STATE FARM, Va. (WRIC) — Twenty-six more offenders at Deep Meadow Correctional Center will have ID cards when they are released.
The DMV Connect program set up at the State Farm facility on Thursday. It’s a traveling outreach program that serves Virginians unable to make it to a DMV office.
The partnership between DMV and the Department of Corrections launched in 2012 at Deep Meadow. During the pilot, three ID cards were processed. Since then, they have processed ID cards for more than 23,000 offenders at 82 state, local and federal correctional facilities.
The governor stopped by to see it in action.
“Everybody deserves a second chance. People make mistakes in life,” said Gov. Terry McAuliffe. “But it is our responsibility, I believe, to give everybody an opportunity at that second chance.”

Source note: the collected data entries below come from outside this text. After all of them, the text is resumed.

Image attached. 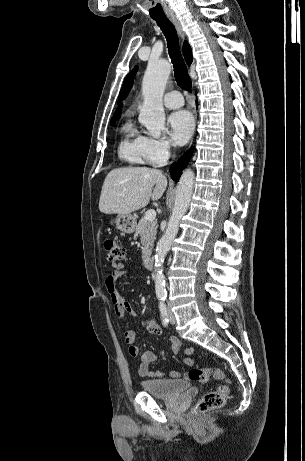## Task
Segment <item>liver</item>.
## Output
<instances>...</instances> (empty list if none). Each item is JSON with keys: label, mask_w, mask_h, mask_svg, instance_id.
Returning <instances> with one entry per match:
<instances>
[{"label": "liver", "mask_w": 305, "mask_h": 461, "mask_svg": "<svg viewBox=\"0 0 305 461\" xmlns=\"http://www.w3.org/2000/svg\"><path fill=\"white\" fill-rule=\"evenodd\" d=\"M167 187V178L158 169L147 167L117 168L106 176L99 200L105 214H130L158 200Z\"/></svg>", "instance_id": "liver-1"}]
</instances>
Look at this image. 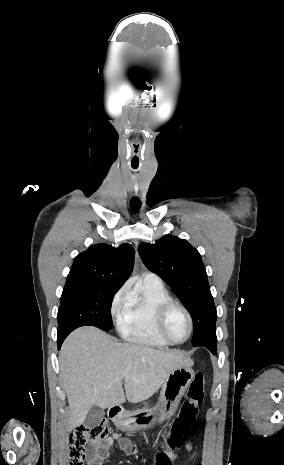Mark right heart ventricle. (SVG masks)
Segmentation results:
<instances>
[{
    "instance_id": "right-heart-ventricle-1",
    "label": "right heart ventricle",
    "mask_w": 284,
    "mask_h": 465,
    "mask_svg": "<svg viewBox=\"0 0 284 465\" xmlns=\"http://www.w3.org/2000/svg\"><path fill=\"white\" fill-rule=\"evenodd\" d=\"M173 298L162 281L144 279L138 293L119 311L116 327L133 346H169L156 329L160 308Z\"/></svg>"
}]
</instances>
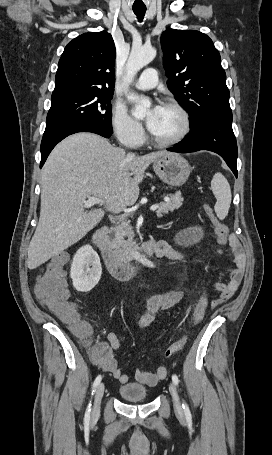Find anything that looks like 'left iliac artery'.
<instances>
[{"instance_id": "left-iliac-artery-1", "label": "left iliac artery", "mask_w": 272, "mask_h": 455, "mask_svg": "<svg viewBox=\"0 0 272 455\" xmlns=\"http://www.w3.org/2000/svg\"><path fill=\"white\" fill-rule=\"evenodd\" d=\"M172 380H173V382H174L175 385H178L179 379H178V376H177V375L173 374V375H172ZM182 407H183V410H184L185 415H186V416H189V415H190V410H189V407H188V405L186 404V402H183Z\"/></svg>"}]
</instances>
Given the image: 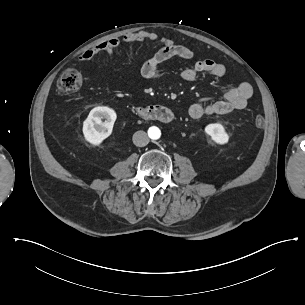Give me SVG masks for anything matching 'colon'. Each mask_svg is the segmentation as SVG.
Here are the masks:
<instances>
[{
  "instance_id": "colon-1",
  "label": "colon",
  "mask_w": 305,
  "mask_h": 305,
  "mask_svg": "<svg viewBox=\"0 0 305 305\" xmlns=\"http://www.w3.org/2000/svg\"><path fill=\"white\" fill-rule=\"evenodd\" d=\"M83 81L81 73L73 68H69L66 72L58 79L56 83V91L60 95H66L70 92L79 89ZM264 117L260 114L255 116V124L257 126L264 125Z\"/></svg>"
}]
</instances>
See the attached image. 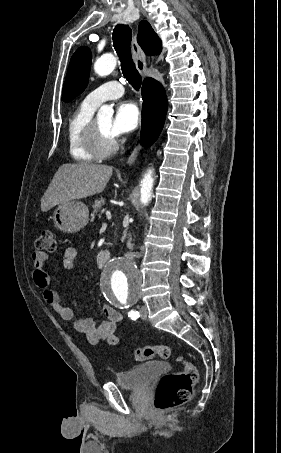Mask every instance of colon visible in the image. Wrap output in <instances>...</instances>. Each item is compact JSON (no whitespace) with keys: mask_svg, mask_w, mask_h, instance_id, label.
Instances as JSON below:
<instances>
[{"mask_svg":"<svg viewBox=\"0 0 281 453\" xmlns=\"http://www.w3.org/2000/svg\"><path fill=\"white\" fill-rule=\"evenodd\" d=\"M54 228H44L39 237L36 247L40 250H54ZM131 360L142 363L152 358H160L164 361L174 360L181 368L180 373L165 374L158 382L154 407L160 413L168 412L180 404L189 402L192 393V382L198 376V368L188 362L182 355L174 354L168 345H154L142 349H132L128 352Z\"/></svg>","mask_w":281,"mask_h":453,"instance_id":"5ec220e1","label":"colon"}]
</instances>
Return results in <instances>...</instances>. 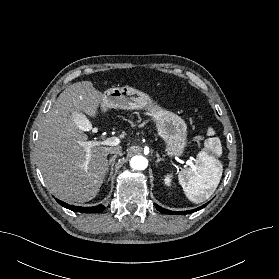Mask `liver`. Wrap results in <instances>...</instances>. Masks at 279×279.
<instances>
[{
  "label": "liver",
  "mask_w": 279,
  "mask_h": 279,
  "mask_svg": "<svg viewBox=\"0 0 279 279\" xmlns=\"http://www.w3.org/2000/svg\"><path fill=\"white\" fill-rule=\"evenodd\" d=\"M102 94L91 81L68 86L57 98L39 126L36 142L37 164L46 186L56 197L67 202H87L98 194L107 173L111 148L94 146L86 164L82 143L88 136L72 119V113L96 117ZM85 123L87 118L83 114ZM118 147V146H115Z\"/></svg>",
  "instance_id": "6515ba94"
}]
</instances>
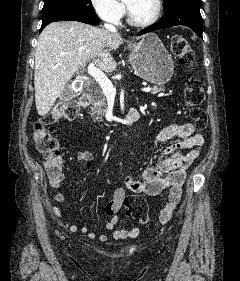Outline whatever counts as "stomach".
<instances>
[{"label":"stomach","instance_id":"1","mask_svg":"<svg viewBox=\"0 0 240 281\" xmlns=\"http://www.w3.org/2000/svg\"><path fill=\"white\" fill-rule=\"evenodd\" d=\"M130 50L129 62L137 75L156 85L171 79L174 63L157 35L144 36L139 43L131 45Z\"/></svg>","mask_w":240,"mask_h":281}]
</instances>
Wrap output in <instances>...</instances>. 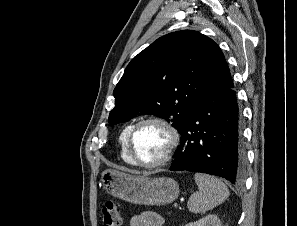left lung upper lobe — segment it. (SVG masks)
Returning a JSON list of instances; mask_svg holds the SVG:
<instances>
[{"label":"left lung upper lobe","instance_id":"5c2ea615","mask_svg":"<svg viewBox=\"0 0 297 226\" xmlns=\"http://www.w3.org/2000/svg\"><path fill=\"white\" fill-rule=\"evenodd\" d=\"M229 87L228 65L213 40L193 30L170 33L131 60L114 89L109 124L151 112L179 131L206 92Z\"/></svg>","mask_w":297,"mask_h":226}]
</instances>
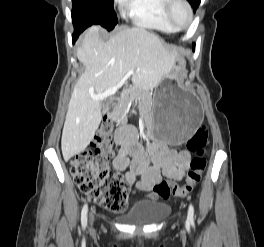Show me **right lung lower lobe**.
I'll return each mask as SVG.
<instances>
[{
    "mask_svg": "<svg viewBox=\"0 0 264 247\" xmlns=\"http://www.w3.org/2000/svg\"><path fill=\"white\" fill-rule=\"evenodd\" d=\"M74 28H75V31H74V34L72 35V40H73V42L78 38L79 34H80L81 32H83V30H79V29H77L76 27H74Z\"/></svg>",
    "mask_w": 264,
    "mask_h": 247,
    "instance_id": "right-lung-lower-lobe-1",
    "label": "right lung lower lobe"
}]
</instances>
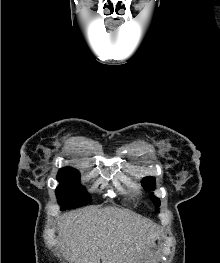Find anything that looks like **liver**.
<instances>
[{
  "label": "liver",
  "mask_w": 220,
  "mask_h": 263,
  "mask_svg": "<svg viewBox=\"0 0 220 263\" xmlns=\"http://www.w3.org/2000/svg\"><path fill=\"white\" fill-rule=\"evenodd\" d=\"M157 228L117 207H89L60 217L58 235L70 263H138Z\"/></svg>",
  "instance_id": "liver-1"
}]
</instances>
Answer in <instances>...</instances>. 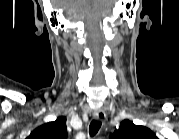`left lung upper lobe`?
<instances>
[{"label":"left lung upper lobe","instance_id":"obj_1","mask_svg":"<svg viewBox=\"0 0 179 139\" xmlns=\"http://www.w3.org/2000/svg\"><path fill=\"white\" fill-rule=\"evenodd\" d=\"M155 138L153 132L144 127L133 124L132 121L124 120L119 129L113 133V139H147Z\"/></svg>","mask_w":179,"mask_h":139}]
</instances>
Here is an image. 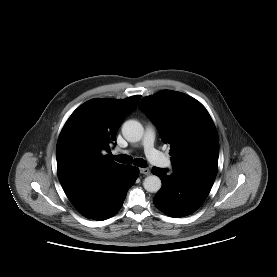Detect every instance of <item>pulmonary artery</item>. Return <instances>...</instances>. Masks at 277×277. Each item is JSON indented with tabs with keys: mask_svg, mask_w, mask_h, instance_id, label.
Wrapping results in <instances>:
<instances>
[{
	"mask_svg": "<svg viewBox=\"0 0 277 277\" xmlns=\"http://www.w3.org/2000/svg\"><path fill=\"white\" fill-rule=\"evenodd\" d=\"M154 137V129L151 126H147L142 140L147 158L151 163L159 167L170 168L172 165L171 160L154 147Z\"/></svg>",
	"mask_w": 277,
	"mask_h": 277,
	"instance_id": "obj_1",
	"label": "pulmonary artery"
}]
</instances>
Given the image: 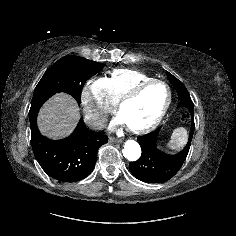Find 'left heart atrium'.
Instances as JSON below:
<instances>
[{
    "label": "left heart atrium",
    "mask_w": 236,
    "mask_h": 236,
    "mask_svg": "<svg viewBox=\"0 0 236 236\" xmlns=\"http://www.w3.org/2000/svg\"><path fill=\"white\" fill-rule=\"evenodd\" d=\"M115 124H126V122H125V120H124V118L122 117L121 114L113 122V125H115Z\"/></svg>",
    "instance_id": "obj_1"
}]
</instances>
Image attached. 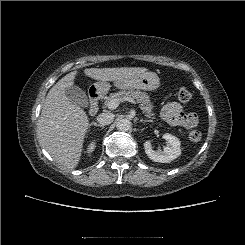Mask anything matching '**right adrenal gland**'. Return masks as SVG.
<instances>
[{
    "instance_id": "1",
    "label": "right adrenal gland",
    "mask_w": 245,
    "mask_h": 245,
    "mask_svg": "<svg viewBox=\"0 0 245 245\" xmlns=\"http://www.w3.org/2000/svg\"><path fill=\"white\" fill-rule=\"evenodd\" d=\"M91 125H94V126H96V127H101V128H104V126H103V125L98 124L97 122H92V123H91Z\"/></svg>"
}]
</instances>
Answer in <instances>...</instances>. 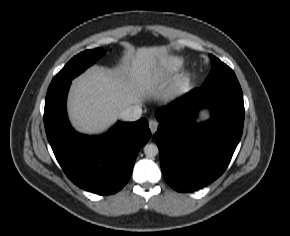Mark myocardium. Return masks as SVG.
I'll use <instances>...</instances> for the list:
<instances>
[{
    "label": "myocardium",
    "instance_id": "1",
    "mask_svg": "<svg viewBox=\"0 0 290 236\" xmlns=\"http://www.w3.org/2000/svg\"><path fill=\"white\" fill-rule=\"evenodd\" d=\"M189 81V76L187 74L181 75L177 81H176V86L178 88H183Z\"/></svg>",
    "mask_w": 290,
    "mask_h": 236
}]
</instances>
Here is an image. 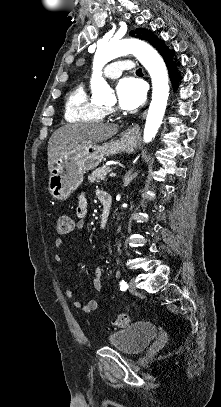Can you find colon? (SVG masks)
Segmentation results:
<instances>
[{
    "label": "colon",
    "mask_w": 221,
    "mask_h": 407,
    "mask_svg": "<svg viewBox=\"0 0 221 407\" xmlns=\"http://www.w3.org/2000/svg\"><path fill=\"white\" fill-rule=\"evenodd\" d=\"M73 228V221L69 215L62 213L58 216L56 221V232L59 235H67L71 232ZM113 324L116 328H125L129 324V314L128 312H122L118 314Z\"/></svg>",
    "instance_id": "colon-1"
}]
</instances>
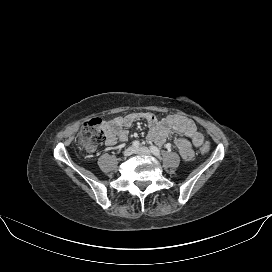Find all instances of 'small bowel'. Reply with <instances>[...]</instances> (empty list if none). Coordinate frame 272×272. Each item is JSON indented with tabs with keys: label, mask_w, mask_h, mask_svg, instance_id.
<instances>
[{
	"label": "small bowel",
	"mask_w": 272,
	"mask_h": 272,
	"mask_svg": "<svg viewBox=\"0 0 272 272\" xmlns=\"http://www.w3.org/2000/svg\"><path fill=\"white\" fill-rule=\"evenodd\" d=\"M138 120L147 122L149 127L148 140L150 142L163 145L167 138L175 135L174 145L180 156L186 161L191 160L194 156L193 146L199 147L204 142L203 135L191 119L180 115H171L159 120L149 112H133L102 122L106 144L113 146L118 142H125L128 139L127 128ZM87 149L94 151L95 147Z\"/></svg>",
	"instance_id": "small-bowel-1"
}]
</instances>
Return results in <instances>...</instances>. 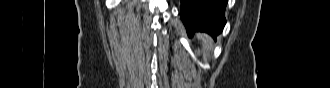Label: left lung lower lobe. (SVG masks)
I'll use <instances>...</instances> for the list:
<instances>
[{
  "instance_id": "1",
  "label": "left lung lower lobe",
  "mask_w": 330,
  "mask_h": 88,
  "mask_svg": "<svg viewBox=\"0 0 330 88\" xmlns=\"http://www.w3.org/2000/svg\"><path fill=\"white\" fill-rule=\"evenodd\" d=\"M228 0H181V19L189 36L206 32L214 39L226 24L225 8Z\"/></svg>"
}]
</instances>
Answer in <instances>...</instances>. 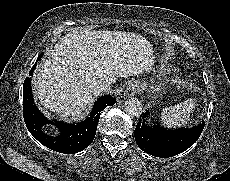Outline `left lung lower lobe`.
Here are the masks:
<instances>
[{"instance_id": "left-lung-lower-lobe-1", "label": "left lung lower lobe", "mask_w": 230, "mask_h": 181, "mask_svg": "<svg viewBox=\"0 0 230 181\" xmlns=\"http://www.w3.org/2000/svg\"><path fill=\"white\" fill-rule=\"evenodd\" d=\"M203 128L204 122L190 129L169 130L159 125L152 127L145 123L143 116V119H139L134 136L141 150L156 157L166 158L191 147L198 140Z\"/></svg>"}]
</instances>
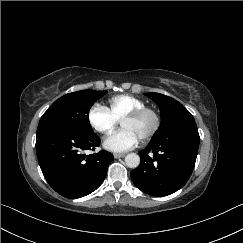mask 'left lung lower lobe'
<instances>
[{"label": "left lung lower lobe", "mask_w": 243, "mask_h": 243, "mask_svg": "<svg viewBox=\"0 0 243 243\" xmlns=\"http://www.w3.org/2000/svg\"><path fill=\"white\" fill-rule=\"evenodd\" d=\"M200 137L195 122L153 139L140 155V165L131 172L133 183L153 196H166L188 181L197 157Z\"/></svg>", "instance_id": "obj_1"}]
</instances>
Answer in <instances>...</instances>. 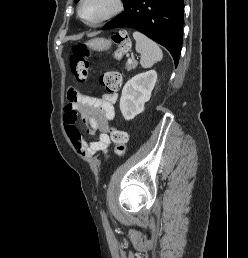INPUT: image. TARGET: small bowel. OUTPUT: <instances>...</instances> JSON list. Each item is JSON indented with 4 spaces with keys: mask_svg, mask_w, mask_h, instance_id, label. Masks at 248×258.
Returning a JSON list of instances; mask_svg holds the SVG:
<instances>
[{
    "mask_svg": "<svg viewBox=\"0 0 248 258\" xmlns=\"http://www.w3.org/2000/svg\"><path fill=\"white\" fill-rule=\"evenodd\" d=\"M115 74L120 78L119 73ZM67 98L64 126L75 151L84 159H89L97 153H106L111 142L108 134L109 121L115 117L114 103L117 94L108 93L97 98L70 89ZM78 115L86 125L87 134L93 138L89 142L83 138L77 126Z\"/></svg>",
    "mask_w": 248,
    "mask_h": 258,
    "instance_id": "1",
    "label": "small bowel"
}]
</instances>
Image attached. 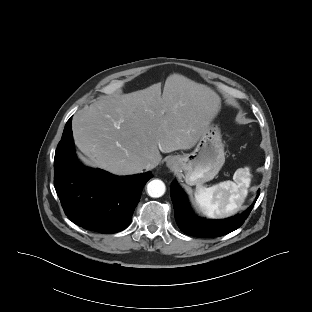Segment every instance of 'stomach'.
Segmentation results:
<instances>
[{
    "instance_id": "obj_1",
    "label": "stomach",
    "mask_w": 312,
    "mask_h": 312,
    "mask_svg": "<svg viewBox=\"0 0 312 312\" xmlns=\"http://www.w3.org/2000/svg\"><path fill=\"white\" fill-rule=\"evenodd\" d=\"M173 158L176 160L173 168L184 173L188 185H202L212 180L225 162L220 129L217 125H209L191 153Z\"/></svg>"
}]
</instances>
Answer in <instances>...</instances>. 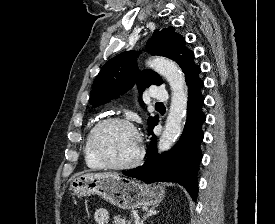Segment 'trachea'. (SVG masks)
<instances>
[{"label": "trachea", "instance_id": "3493384b", "mask_svg": "<svg viewBox=\"0 0 275 224\" xmlns=\"http://www.w3.org/2000/svg\"><path fill=\"white\" fill-rule=\"evenodd\" d=\"M156 105H163L162 103H157Z\"/></svg>", "mask_w": 275, "mask_h": 224}]
</instances>
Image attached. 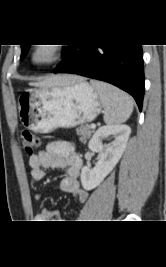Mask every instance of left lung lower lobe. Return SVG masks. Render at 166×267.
I'll return each mask as SVG.
<instances>
[{
    "instance_id": "0a47b994",
    "label": "left lung lower lobe",
    "mask_w": 166,
    "mask_h": 267,
    "mask_svg": "<svg viewBox=\"0 0 166 267\" xmlns=\"http://www.w3.org/2000/svg\"><path fill=\"white\" fill-rule=\"evenodd\" d=\"M53 73H73L111 83L131 94L140 111L144 97L141 45L71 44Z\"/></svg>"
}]
</instances>
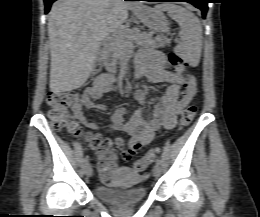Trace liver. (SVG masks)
<instances>
[{
    "label": "liver",
    "instance_id": "1",
    "mask_svg": "<svg viewBox=\"0 0 260 217\" xmlns=\"http://www.w3.org/2000/svg\"><path fill=\"white\" fill-rule=\"evenodd\" d=\"M129 3L110 0H58L49 12L50 90L55 94L81 87L90 76L97 50L122 27Z\"/></svg>",
    "mask_w": 260,
    "mask_h": 217
}]
</instances>
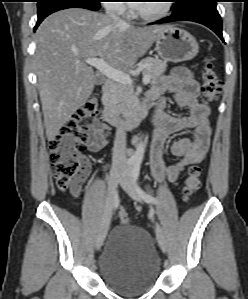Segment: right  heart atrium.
I'll list each match as a JSON object with an SVG mask.
<instances>
[{"label":"right heart atrium","mask_w":248,"mask_h":299,"mask_svg":"<svg viewBox=\"0 0 248 299\" xmlns=\"http://www.w3.org/2000/svg\"><path fill=\"white\" fill-rule=\"evenodd\" d=\"M121 2H124V1H122V0L107 1L108 10L118 13V14L124 13L126 10V7H124L122 4H120Z\"/></svg>","instance_id":"d8ad5b80"}]
</instances>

McAuliffe told the offenders an ID is essential for re-entry.
“It is very hard in society today to do anything without an identification card. You can’t get a job, you can’t really do anything,” he said. “So having that card before you leave is so important.”
Travis Via will be released in 11 days after serving nearly four years behind bars.
“Saves me a trip to DMV,” he said.
Via said he’s looking forward to having his card upon release.
“You can’t do anything without it,” he said.
Kearnard Bowling gets out in less than a month. He said he’s been preparing for release, and having his ID processed is one more thing checked off his list.
“I believe it’s very important to have your plans together before you go home,” said Bowling. “Without a plan, it’ll make things very hard for you.”
DMV Connect has successfully piloted remote driver’s license testing at two correctional facilities.
Recently, DMV Connect also piloted remote testing for the commercial driver’s license (CDL) knowledge exam, which is required to obtain a commercial driver’s license.
“Virginia is now officially the first state in the nation to offer CDL knowledge tests in correctional facilities,” said DMV Deputy Commissioner George Bishop.
The DMV Connect team has also brought the technology to military bases, nursing homes, homeless shelters and VA hospitals.